Interesting case: Poland has an address register that is slowly being deprecated -- it is no longer necessary to ever update it and in increasingly fewer situations a record from that registry is required (and it would be very unpopular if people actually had to report to the government that they've moved).

I wonder what are trends related to such registers in other countries.


Lithuanian there. I think we inherited a very similar system from soviet times.

Various things are slowly decoupled off the address registry. Major thing left is voting in election. Someone is eligible to vote for municipality. As in, for mayor of that municipality or it's parliament member. There're also optional municipality services that run off the same registry. For example, your kids may be rejected from municipality-sponsored kindergarten if you're not registered in the same municipality. This is to ensure another municipality is not receiving your taxes while you leech off neighbouring one. I guess that will get centralised sooner or later.


It is unlikely that it gets deprecated here. It's used for too many things. For instance one part of the free healthcare you get is a local doctor usually a few blocks from where you live where you can go for basic needs. This is also assigned based on your current address.


This also used to be the case in Poland. Now you can choose the GP you go to and change that decision IIRC twice a year. Choosing a doctor that's far away makes no sense, so there's no or little reason to restrict that choice to close doctors.


Makes sense indeed. GP means generic physician? Thanks.


General practitioner. Same difference though.

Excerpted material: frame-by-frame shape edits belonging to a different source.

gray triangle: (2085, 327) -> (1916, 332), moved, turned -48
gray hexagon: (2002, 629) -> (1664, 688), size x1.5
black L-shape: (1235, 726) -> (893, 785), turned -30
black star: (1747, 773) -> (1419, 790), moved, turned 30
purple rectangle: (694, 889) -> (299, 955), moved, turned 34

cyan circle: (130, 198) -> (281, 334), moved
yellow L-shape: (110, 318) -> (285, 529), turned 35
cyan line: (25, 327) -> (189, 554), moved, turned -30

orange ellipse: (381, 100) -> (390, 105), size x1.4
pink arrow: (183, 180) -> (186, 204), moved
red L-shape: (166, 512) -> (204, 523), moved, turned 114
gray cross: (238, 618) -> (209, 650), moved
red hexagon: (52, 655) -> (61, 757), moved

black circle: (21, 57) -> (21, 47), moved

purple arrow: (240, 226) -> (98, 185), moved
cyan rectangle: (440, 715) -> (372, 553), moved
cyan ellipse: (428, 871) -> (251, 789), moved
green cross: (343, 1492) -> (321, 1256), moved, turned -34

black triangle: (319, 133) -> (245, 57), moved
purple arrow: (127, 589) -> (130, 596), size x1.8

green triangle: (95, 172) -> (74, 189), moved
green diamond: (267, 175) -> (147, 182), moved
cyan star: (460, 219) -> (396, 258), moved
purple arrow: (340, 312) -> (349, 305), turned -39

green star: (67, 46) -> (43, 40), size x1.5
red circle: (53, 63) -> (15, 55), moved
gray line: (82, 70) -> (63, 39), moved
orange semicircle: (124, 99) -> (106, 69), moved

Interesting. This in particular stood out to me:

  [T]he koseki ... is an integral part of Japanese family
  law that doesn’t actually care about families beyond
  ensuring that the legally significant aspects of them
  are identifiable to the Rest of the World. Thus, a
  koseki extract today will show a marriage, but not
  whether the spouses are living together. The system
  also doesn’t care (i.e., show) if the registered
  father is not the biological father. It doesn’t care
  whom the kids live with after a divorce or if a
  divorced parent is paying maintenance or how often
  (or if) he sees his children.


Using the code tag for blockquoting puts mobile viewers in side scrolling hell. This is what I see: http://i.imgur.com/sQhfLlR.jpg.


Thanks for letting me know! Too late to update the original, so here's the text again:

> [T]he koseki ... is an integral part of Japanese family law that doesn’t actually care about families beyond ensuring that the legally significant aspects of them are identifiable to the Rest of the World. Thus, a koseki extract today will show a marriage, but not whether the spouses are living together. The system also doesn’t care (i.e., show) if the registered father is not the biological father. It doesn’t care whom the kids live with after a divorce or if a divorced parent is paying maintenance or how often (or if) he sees his children.


That interested me as well. Is there another system to record biological ancestry (potentially important for medical reasons), child custody (and who decides which gets custody in case of a conflict), and child support?


I mean, taking normal prose and putting it in a pre tag is kind of a silly practice. I know we're hackers here and everything but that's actually not a great way to display anything but what it's intended for.


Does HN even support a blockquote?


No


Legal systems define an abstract interface between individuals in a society. It's interesting how Japan's registration system choose different entities and different 'ACL rules' compared to, say, US common law.

Seems like it'd be tricky to build a koseki-like registration here. Legal abstractions have a lot of inertia, and usually requires some sort of war or revolution to precipitate change.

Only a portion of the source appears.